The sample’s morphology and thickness were investigated using a scanning electron microscope made by SERON Technology (AIS–2100) and Crystallinity of the TiO2 thin film was determined by X-Ray Diffraction (Bruker, DBADVANCE, Germany, X-Ray Tube Anode: Cu, Filter: Ni). The absorbance of the film was measured by Ultraviolet visible diffuse reflectance spectroscopy (Uv-vis-DRS: JASCO V-670, Japan) and The oxidation state of TiO2 was studied by X-Ray photoelectron spectroscopy (XPS: VG Microtech 8025-Twin anode X-Ray source-Germany).
2.2. Different Coating Techniques
Several coating techniques have been investigated in this study. The coating techniques included dip coating and pulling up the film at a constant speed (dip coating) , dip coating and evaporation of the solvent containing the photocatalyst (lowering) , and the technique of spraying the photocatalyst onto the surface (spraying) . To avoid varying the TiO2 concentration in all these experiments, a 5% suspension of TiO2 in methanol was prepared by ultrasonic mixing for 15 minutes using a homogenizer apparatus (Bandelin, Germany).
All quartz substrates were used after washing twice with distilled water followed by washing with methanol. The substrates were then dried in an autoclave at 120°C overnight. A quartz film was chosen for these experiments because its transparency is conducive to UV illumination .
The UVA detector used in these experiments (Laybold, Germany) had a 1 cm diameter, and UVA light was transmitted through the samples at 4 different points on the coated surface. The setup schematic and the points on the surface to be examined in each sample are illustrated in Figure 2.
In the lowering technique , the film was placed in a watch glass horizontally and the catalyst solution was added to the point where it covered the surface. After submerging the film, the solution was heated to 80°C until it evaporated to dryness. The underlying substrate was then cleaned and weighed, and the uniformity test was performed by transmitting UVA light through the samples. The coating of the samples was performed only once because light was not transmitted through the samples on more than one occasion.
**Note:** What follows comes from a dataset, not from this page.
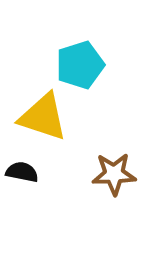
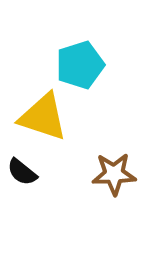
black semicircle: rotated 152 degrees counterclockwise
An electromechanical device was designed and built for the dip coating technique  (Figure 3) that had the ability of moving the sample at a completely constant rate. The sample in this experiment was pulled out of the photocatalyst solution at a speed of 10 mm/min, followed by removal of the photocatalyst coating on one side of the film. This section of the experiment was repeated and the samples were dried in an autoclave for 15 minutes at a temperature of 100°C. Subsequently, the samples were cooled in desiccators containing silica gel and each one was weighed prior to being examined with the UVA light. The coating technique was repeated until the UVA light transmittance through the coating reached zero at a minimum of one point. In other words, the coating was repeated so that the penetration of the UVA beam was ensured at the four points of the surface underlying the film showing that the catalyst layer thickness was at its optimal level.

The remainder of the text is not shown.